THE DATA —
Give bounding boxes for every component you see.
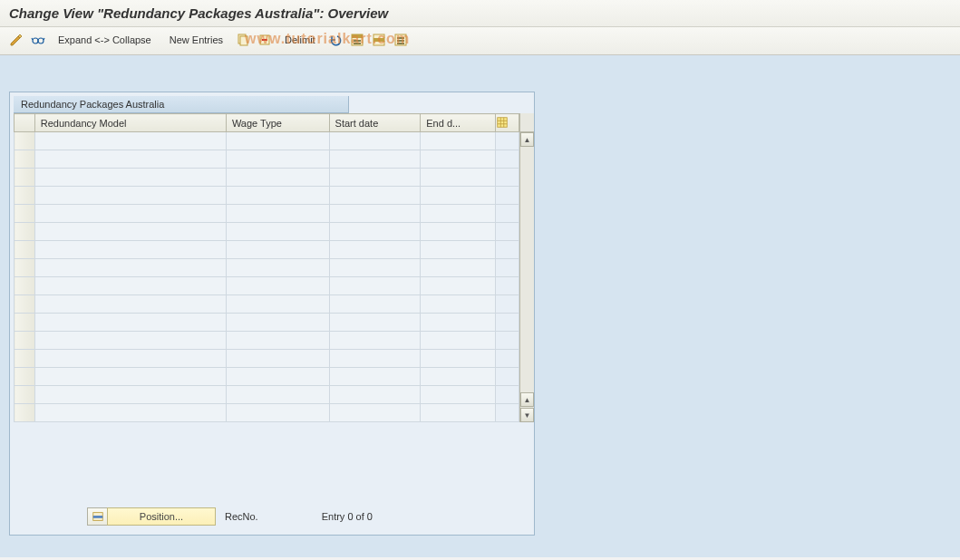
row-selector[interactable] xyxy=(15,241,35,259)
row-selector[interactable] xyxy=(15,368,35,386)
column-header-end-date[interactable]: End d... xyxy=(421,114,496,132)
deselect-all-button[interactable] xyxy=(392,31,410,49)
grid-cell[interactable] xyxy=(226,169,329,187)
grid-cell[interactable] xyxy=(34,169,226,187)
column-header-start-date[interactable]: Start date xyxy=(329,114,421,132)
grid-cell[interactable] xyxy=(421,295,496,314)
grid-cell[interactable] xyxy=(34,223,226,241)
grid-cell[interactable] xyxy=(34,386,226,404)
grid-cell[interactable] xyxy=(421,187,496,205)
grid-cell[interactable] xyxy=(34,350,226,368)
grid-cell[interactable] xyxy=(34,404,226,422)
grid-cell[interactable] xyxy=(34,150,226,169)
grid-cell[interactable] xyxy=(34,277,226,295)
grid-cell[interactable] xyxy=(329,314,421,332)
grid-cell[interactable] xyxy=(329,295,421,314)
grid-cell[interactable] xyxy=(329,332,421,350)
grid-cell[interactable] xyxy=(226,368,329,386)
scroll-down-button[interactable]: ▼ xyxy=(520,408,534,422)
grid-cell[interactable] xyxy=(34,205,226,223)
grid-cell[interactable] xyxy=(421,277,496,295)
grid-cell[interactable] xyxy=(226,132,329,150)
grid-cell[interactable] xyxy=(226,350,329,368)
grid-cell[interactable] xyxy=(329,150,421,169)
scroll-track[interactable] xyxy=(520,147,534,392)
delimit-button[interactable]: Delimit xyxy=(277,33,323,47)
position-button[interactable]: Position... xyxy=(87,507,216,526)
grid-cell[interactable] xyxy=(421,350,496,368)
select-all-button[interactable] xyxy=(348,31,366,49)
scroll-up-button[interactable]: ▲ xyxy=(520,132,534,147)
grid-cell[interactable] xyxy=(226,259,329,277)
grid-cell[interactable] xyxy=(421,259,496,277)
row-selector[interactable] xyxy=(15,314,35,332)
grid-cell[interactable] xyxy=(34,132,226,150)
grid-cell[interactable] xyxy=(226,332,329,350)
grid-cell[interactable] xyxy=(34,332,226,350)
grid-cell[interactable] xyxy=(226,187,329,205)
grid-cell[interactable] xyxy=(34,241,226,259)
grid-cell[interactable] xyxy=(329,205,421,223)
grid-cell[interactable] xyxy=(226,386,329,404)
grid-cell[interactable] xyxy=(329,187,421,205)
grid-cell[interactable] xyxy=(226,205,329,223)
configure-columns-button[interactable] xyxy=(495,114,519,132)
grid-cell[interactable] xyxy=(421,205,496,223)
other-view-button[interactable] xyxy=(29,31,47,49)
grid-cell[interactable] xyxy=(226,241,329,259)
grid-cell[interactable] xyxy=(421,223,496,241)
row-selector-header[interactable] xyxy=(15,114,35,132)
grid-cell[interactable] xyxy=(34,314,226,332)
grid-cell[interactable] xyxy=(226,314,329,332)
grid-cell[interactable] xyxy=(34,368,226,386)
grid-cell[interactable] xyxy=(421,150,496,169)
grid-cell[interactable] xyxy=(329,277,421,295)
grid-cell[interactable] xyxy=(226,404,329,422)
grid-cell[interactable] xyxy=(421,169,496,187)
grid-cell[interactable] xyxy=(329,132,421,150)
select-block-button[interactable] xyxy=(370,31,388,49)
expand-collapse-button[interactable]: Expand <-> Collapse xyxy=(51,33,159,47)
row-selector[interactable] xyxy=(15,350,35,368)
row-selector[interactable] xyxy=(15,150,35,169)
grid-cell[interactable] xyxy=(421,332,496,350)
grid-cell[interactable] xyxy=(421,386,496,404)
delete-button[interactable] xyxy=(256,31,274,49)
grid-cell[interactable] xyxy=(226,150,329,169)
grid-cell[interactable] xyxy=(34,187,226,205)
row-selector[interactable] xyxy=(15,332,35,350)
row-selector[interactable] xyxy=(15,205,35,223)
grid-cell[interactable] xyxy=(34,295,226,314)
column-header-redundancy-model[interactable]: Redundancy Model xyxy=(34,114,226,132)
grid-cell[interactable] xyxy=(226,223,329,241)
grid-cell[interactable] xyxy=(329,259,421,277)
grid-cell[interactable] xyxy=(329,169,421,187)
new-entries-button[interactable]: New Entries xyxy=(162,33,230,47)
grid-cell[interactable] xyxy=(329,368,421,386)
row-selector[interactable] xyxy=(15,386,35,404)
undo-change-button[interactable] xyxy=(326,31,344,49)
row-selector[interactable] xyxy=(15,132,35,150)
copy-as-button[interactable] xyxy=(234,31,252,49)
grid-cell[interactable] xyxy=(34,259,226,277)
scroll-up2-button[interactable]: ▲ xyxy=(520,392,534,407)
change-display-button[interactable] xyxy=(7,31,25,49)
column-header-wage-type[interactable]: Wage Type xyxy=(226,114,329,132)
grid-cell[interactable] xyxy=(421,368,496,386)
grid-cell[interactable] xyxy=(226,277,329,295)
grid-cell[interactable] xyxy=(329,241,421,259)
grid-cell[interactable] xyxy=(329,404,421,422)
row-selector[interactable] xyxy=(15,404,35,422)
row-selector[interactable] xyxy=(15,187,35,205)
row-selector[interactable] xyxy=(15,259,35,277)
row-selector[interactable] xyxy=(15,223,35,241)
row-selector[interactable] xyxy=(15,277,35,295)
row-selector[interactable] xyxy=(15,169,35,187)
grid-cell[interactable] xyxy=(421,241,496,259)
grid-cell[interactable] xyxy=(421,132,496,150)
row-selector[interactable] xyxy=(15,295,35,314)
grid-cell[interactable] xyxy=(421,314,496,332)
grid-cell[interactable] xyxy=(329,223,421,241)
grid-cell[interactable] xyxy=(329,386,421,404)
grid-cell[interactable] xyxy=(421,404,496,422)
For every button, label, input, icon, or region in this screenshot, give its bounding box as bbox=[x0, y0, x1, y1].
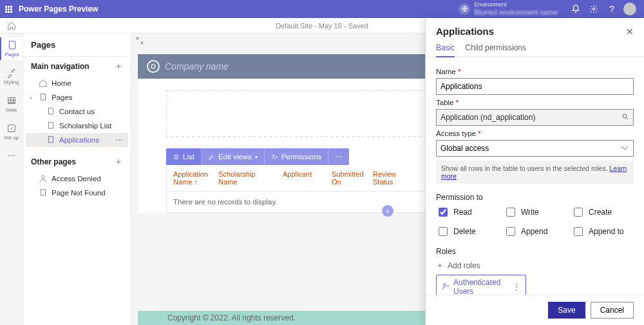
site-company-name[interactable]: Company name bbox=[165, 61, 229, 72]
tree-item-label: Applications bbox=[59, 136, 99, 144]
table-label: Table bbox=[436, 99, 634, 106]
svg-point-11 bbox=[272, 155, 274, 157]
col-applicant[interactable]: Applicant bbox=[283, 170, 332, 186]
tree-item-page-not-found[interactable]: Page Not Found bbox=[26, 186, 128, 200]
permission-to-label: Permission to bbox=[436, 193, 634, 202]
rail-pages[interactable]: Pages bbox=[0, 37, 23, 60]
name-input[interactable] bbox=[436, 78, 634, 95]
environment-name: Blurred environment name bbox=[474, 8, 558, 16]
access-type-select[interactable]: Global access bbox=[436, 140, 634, 157]
tree-item-contact-us[interactable]: Contact us bbox=[26, 104, 128, 119]
svg-rect-7 bbox=[49, 123, 53, 128]
tree-item-scholarship-list[interactable]: Scholarship List bbox=[26, 119, 128, 133]
rail-data-label: Data bbox=[6, 107, 17, 113]
product-name: Power Pages Preview bbox=[19, 5, 98, 14]
tree-item-label: Access Denied bbox=[52, 175, 101, 182]
tree-item-label: Page Not Found bbox=[52, 189, 106, 197]
workspace-rail: Pages Styling Data Set up ⋯ bbox=[0, 34, 23, 325]
rail-setup[interactable]: Set up bbox=[0, 121, 23, 143]
table-lookup[interactable]: Application (nd_application) bbox=[436, 109, 634, 126]
list-toolbar-overflow-icon[interactable]: ⋯ bbox=[328, 148, 349, 165]
tree-item-label: Home bbox=[52, 79, 71, 87]
tree-item-label: Scholarship List bbox=[59, 122, 111, 130]
global-header: Power Pages Preview Environment Blurred … bbox=[0, 0, 644, 18]
perm-write[interactable]: Write bbox=[504, 206, 566, 219]
col-review-status[interactable]: Review Status bbox=[373, 170, 422, 186]
role-chip-authenticated-users[interactable]: Authenticated Users ⋮ bbox=[436, 275, 526, 295]
perm-appendto[interactable]: Append to bbox=[571, 225, 634, 238]
perm-appendto-checkbox[interactable] bbox=[574, 227, 583, 236]
tab-basic[interactable]: Basic bbox=[436, 43, 455, 57]
svg-rect-6 bbox=[49, 108, 53, 114]
add-other-page-icon[interactable]: ＋ bbox=[114, 156, 123, 168]
perm-read[interactable]: Read bbox=[436, 206, 498, 219]
list-toolbar-permissions[interactable]: Permissions bbox=[265, 148, 329, 165]
sort-asc-icon: ↑ bbox=[194, 178, 198, 186]
environment-label: Environment bbox=[474, 2, 558, 8]
tree-item-applications[interactable]: Applications ⋯ bbox=[26, 133, 128, 147]
table-lookup-value: Application (nd_application) bbox=[440, 113, 535, 122]
perm-append-checkbox[interactable] bbox=[506, 227, 515, 236]
home-icon[interactable] bbox=[0, 21, 23, 30]
svg-point-12 bbox=[623, 114, 627, 118]
rail-styling[interactable]: Styling bbox=[0, 65, 23, 88]
perm-write-checkbox[interactable] bbox=[506, 208, 515, 217]
svg-rect-2 bbox=[9, 41, 15, 49]
name-label: Name bbox=[436, 68, 634, 75]
perm-append[interactable]: Append bbox=[504, 225, 566, 238]
add-page-icon[interactable]: ＋ bbox=[114, 61, 123, 72]
app-launcher-icon[interactable] bbox=[5, 6, 12, 13]
chevron-right-icon[interactable]: › bbox=[30, 94, 32, 101]
access-type-label: Access type bbox=[436, 130, 634, 137]
tree-item-label: Contact us bbox=[59, 108, 95, 115]
svg-rect-5 bbox=[41, 94, 46, 100]
rail-data[interactable]: Data bbox=[0, 93, 23, 115]
svg-point-13 bbox=[444, 284, 446, 286]
rail-overflow-icon[interactable]: ⋯ bbox=[8, 151, 15, 160]
add-section-icon[interactable]: ＋ bbox=[382, 205, 393, 217]
tree-item-home[interactable]: Home bbox=[26, 76, 128, 90]
permissions-flyout: Applications ✕ Basic Child permissions N… bbox=[425, 18, 644, 325]
tree-item-pages[interactable]: › Pages bbox=[26, 90, 128, 104]
environment-icon bbox=[459, 3, 470, 15]
perm-create[interactable]: Create bbox=[571, 206, 634, 219]
roles-label: Roles bbox=[436, 247, 634, 256]
environment-picker[interactable]: Environment Blurred environment name bbox=[459, 2, 558, 16]
svg-point-1 bbox=[592, 8, 595, 10]
plus-icon: ＋ bbox=[436, 260, 444, 271]
main-navigation-label: Main navigation bbox=[31, 62, 90, 71]
list-toolbar-edit-views[interactable]: Edit views ▾ bbox=[202, 148, 265, 165]
perm-read-checkbox[interactable] bbox=[439, 208, 448, 217]
user-avatar[interactable] bbox=[621, 0, 639, 18]
svg-rect-10 bbox=[41, 190, 46, 195]
perm-create-checkbox[interactable] bbox=[574, 208, 583, 217]
cancel-button[interactable]: Cancel bbox=[591, 302, 634, 319]
close-icon[interactable]: ✕ bbox=[626, 26, 634, 37]
site-logo-icon[interactable] bbox=[147, 60, 160, 73]
pages-panel: Pages Main navigation ＋ Home › Pages Con… bbox=[23, 34, 131, 325]
add-roles-button[interactable]: ＋Add roles bbox=[436, 260, 634, 271]
expand-icon[interactable] bbox=[135, 36, 144, 47]
col-scholarship-name[interactable]: Scholarship Name bbox=[218, 170, 283, 186]
list-toolbar-list[interactable]: List bbox=[166, 148, 202, 165]
help-icon[interactable]: ? bbox=[603, 0, 621, 18]
flyout-title: Applications bbox=[436, 26, 626, 37]
role-chip-menu-icon[interactable]: ⋮ bbox=[513, 282, 520, 291]
tab-child-permissions[interactable]: Child permissions bbox=[465, 43, 526, 57]
save-button[interactable]: Save bbox=[548, 302, 585, 319]
access-type-helper: Show all rows in the table to users in t… bbox=[436, 161, 634, 184]
perm-delete[interactable]: Delete bbox=[436, 225, 498, 238]
col-application-name[interactable]: Application Name↑ bbox=[173, 170, 218, 186]
col-submitted-on[interactable]: Submitted On bbox=[332, 170, 373, 186]
other-pages-label: Other pages bbox=[31, 157, 76, 166]
perm-delete-checkbox[interactable] bbox=[439, 227, 448, 236]
other-pages-header: Other pages ＋ bbox=[23, 152, 131, 172]
person-icon bbox=[442, 282, 450, 292]
tree-item-access-denied[interactable]: Access Denied bbox=[26, 172, 128, 186]
notifications-icon[interactable] bbox=[567, 0, 585, 18]
rail-setup-label: Set up bbox=[4, 135, 19, 141]
list-component-toolbar: List Edit views ▾ Permissions ⋯ bbox=[166, 148, 349, 165]
tree-item-more-icon[interactable]: ⋯ bbox=[115, 135, 123, 144]
tree-item-label: Pages bbox=[52, 94, 73, 101]
settings-icon[interactable] bbox=[585, 0, 603, 18]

TASK TO COMPLETE — In how many lines of the entries does "other" appear? Reply with only the number.

RESULT — 4